Чтящая кодекс гейш Татьяши ответила Онегаси отказом:


Увольте, Онегаси! Это я тогда моложе

и лучше качеством была. Другому отдана.

Ему храню я верность. Хоть ноги заплетаются его.

Письмо заканчивалось традиционным в таких случаях японским иероглифом: «Отлезь, козел!»

Темнее тучи стал Евгеюка. Удалился он к подножию величавой Фудзи, храня печаль, и совершил харакири. Лист пергамента оставил нам предсмертную хокку Евгеюки Онегаси:


Гоп-стоп! Я ухожу на берега Небесной Реки,

Туда, где будем все мы. Каяться мне поздно.

Смотрю на эти звезды и кусунгобу в брюхо получаю.

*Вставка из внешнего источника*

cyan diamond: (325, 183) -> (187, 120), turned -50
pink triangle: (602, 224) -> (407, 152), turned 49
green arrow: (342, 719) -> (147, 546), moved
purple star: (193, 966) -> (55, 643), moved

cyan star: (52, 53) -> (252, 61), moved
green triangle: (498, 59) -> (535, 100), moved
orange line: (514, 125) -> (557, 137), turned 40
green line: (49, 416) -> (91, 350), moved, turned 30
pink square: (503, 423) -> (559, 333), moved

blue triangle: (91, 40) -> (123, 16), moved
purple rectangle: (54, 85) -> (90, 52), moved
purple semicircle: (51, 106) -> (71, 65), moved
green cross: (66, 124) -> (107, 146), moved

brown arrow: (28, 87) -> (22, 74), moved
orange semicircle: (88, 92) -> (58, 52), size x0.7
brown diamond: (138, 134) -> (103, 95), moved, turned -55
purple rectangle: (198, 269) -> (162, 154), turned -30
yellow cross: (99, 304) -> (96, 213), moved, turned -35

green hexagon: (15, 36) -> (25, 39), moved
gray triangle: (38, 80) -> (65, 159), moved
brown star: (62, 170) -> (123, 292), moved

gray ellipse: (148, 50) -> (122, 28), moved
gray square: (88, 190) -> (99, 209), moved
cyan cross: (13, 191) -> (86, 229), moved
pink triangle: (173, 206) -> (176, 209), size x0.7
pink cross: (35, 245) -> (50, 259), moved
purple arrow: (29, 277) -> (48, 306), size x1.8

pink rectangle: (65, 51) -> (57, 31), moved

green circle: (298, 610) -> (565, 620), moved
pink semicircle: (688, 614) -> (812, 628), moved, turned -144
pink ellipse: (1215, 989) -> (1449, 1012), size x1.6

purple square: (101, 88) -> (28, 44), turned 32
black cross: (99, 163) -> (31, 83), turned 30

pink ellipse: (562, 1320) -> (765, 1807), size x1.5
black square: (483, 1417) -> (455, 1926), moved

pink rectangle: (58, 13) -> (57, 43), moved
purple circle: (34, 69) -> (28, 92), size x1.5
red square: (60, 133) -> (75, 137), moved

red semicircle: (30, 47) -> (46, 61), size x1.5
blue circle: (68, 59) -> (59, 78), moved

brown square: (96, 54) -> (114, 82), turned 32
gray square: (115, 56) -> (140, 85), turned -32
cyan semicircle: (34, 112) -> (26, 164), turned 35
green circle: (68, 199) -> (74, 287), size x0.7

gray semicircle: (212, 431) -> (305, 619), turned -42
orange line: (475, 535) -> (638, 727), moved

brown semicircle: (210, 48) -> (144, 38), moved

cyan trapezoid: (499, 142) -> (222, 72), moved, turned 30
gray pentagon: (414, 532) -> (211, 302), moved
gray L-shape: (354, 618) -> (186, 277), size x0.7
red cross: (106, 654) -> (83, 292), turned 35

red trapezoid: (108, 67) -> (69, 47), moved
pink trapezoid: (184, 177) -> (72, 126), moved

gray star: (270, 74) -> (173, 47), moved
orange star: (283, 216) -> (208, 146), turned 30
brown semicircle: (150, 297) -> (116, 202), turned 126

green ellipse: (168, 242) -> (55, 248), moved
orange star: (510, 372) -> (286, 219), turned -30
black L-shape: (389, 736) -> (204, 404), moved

Весть об уходе Онегаси из жизни черным ястребом донеслась до Татьяши. Поняла она, что Евгеюка смыл своей кровью позор, который нанесла ему ее холодность. Горько заплакала Татьяши и предалась дзигай путем удара в сердце острым кайкэном, начертав прощальное:


Любви не сохранив, живу теперь, как самка.

Ах, почему же люди не летают? Я – чайка!

Так не доставайся же я никому!

Муж Татьяши понял, что сердце жены говорило не о нем, и бросился со скалы в море. К сожалению, старик не был искушен в поэзии, посему последние свои строки написал почти прозой:


Еще вчера у пагоды нарядный рикша ждал.

Пышнее свадьбы не было в помине.

Невеста краше всех. Была. А ныне быть? – Не быть!

Так заканчивается эта печальная, как вопрос о спорных островах, история. Ничтожнейший из смертных, рассказчик смиренно откланивается и идет делать харакири.


Нет повести печальнее на свете,

Чем повесть Онегаси и Татьяши.

Прости-прощай, Япония-мамаша.


Спасибо, что меня ты ро…

Концовку рассказа Лавочкина заглушили громкие рыдания Грюне.